Perjalanan panjang Puta Dino dimulai dari tangan dingin Anita Gathmir Kaicil, seniman berdarah Tidore Kepulauan. Tertatih-tatih, Anita mengumpulkan kembali motif-motif tenun Tidore dan menghidupkannya kembali. Bank Indonesia Perwakilan Maluku Utara di masa kepemimpinan Dwi Tugas Waluyanto turut memberi nafas hidup untuk Puta Dino.

Anita getol melakukan riset saat menghidupkan Puta Dino sebelum dikenalkan ke khalayak luas.

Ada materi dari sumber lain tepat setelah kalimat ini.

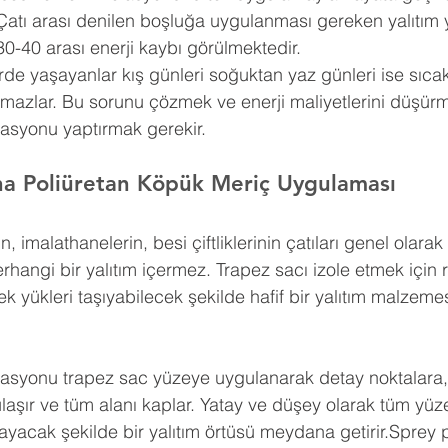
Çatı arası denilen boşluğa uygulanması gereken yalıtım 
30-40 arası enerji kaybı görülmektedir.
erde yaşayanlar kış günleri soğuktan yaz günleri ise sıca
amazlar. Bu sorunu çözmek ve enerji maliyetlerini düşürm
lasyonu yaptırmak gerekir.
na Poliüretan Köpük Meriç Uygulaması
n, imalathanelerin, besi çiftliklerinin çatıları genel olar
erhangi bir yalıtım içermez. Trapez sacı izole etmek için 
k yükleri taşıyabilecek şekilde hafif bir yalıtım malzemes
lasyonu trapez sac yüzeye uygulanarak detay noktalara, g
a ulaşır ve tüm alanı kaplar. Yatay ve düşey olarak tüm yü
yacak şekilde bir yalıtım örtüsü meydana getirir.Sprey p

“Kami melakukan riset kecil-kecilan dengan bertemu para tetua di tanah Tidore. Ada beberapa tetua yang kami kunjungi terutama di daerah Soasio dan Gurabati. Riset tersebut dilakukan dengan beberapa seniman lokal di Tidore. Berangkat dari sana, kami menemukan foto Boki, permaisuri Sultan yang dipajang di Kadaton Tidore. Boki dalam foto tersebut terlihat memakai beberapa kain tenun. Dari sanalah ada beberapa motif kemudian terlahir yaitu Marasante yang berarti keberanian, motif Jodati berarti ketulusan hati, dan motif Barakati melambangkan soal mengayomi. Inilah awal kemunculan motif tenun Tidore,” tutur Anita kepada tandaseru.com, Minggu (13/2).

Anita Gathmir Kaicil. (Istimewa)

Tak berhenti sampai di situ, Puta Dino terus dikembangkan dengan menyekolahkan empat anak muda Tidore. Mereka dikirim mendalami ilmu tenun di Kota Jepara, Jawa Tengah, selama beberapa bulan.

“Hal ini dilakukan untuk menambah pemahaman soal tenun,” sambung Anita.

Histori perjalanan tenun Tidore memang mengalami jatuh bangun yang cukup menguras energi. Namun optimisme membuatnya terus bertahan hingga hari ini. Uniknya, penenun Puta Dino Kayangan yang dikembangkan Anita rata-rata merupakan anak muda. Sebagian besar bahkan masih duduk di bangku SMP dan SMA.

“Anak-anak ini terus berproses dengan tekun dan sabar, karena memang menenun membutuhkan skill dan kesabaran yang tidak semudah kita bayangkan,” terangnya.

Wani, salah satu penenun Puta Dino, mengiyakan. Menurutnya, menenun merupakan pekerjaan yang membutuhkan kesabaran tingkat dewa. Bahkan ada anekdot yang diciptakan anak-anak muda ini saat kelelahan melanda.

“Yaitu lebih baik putus cinta daripada putus benang,” ujar Wani sembari tertawa.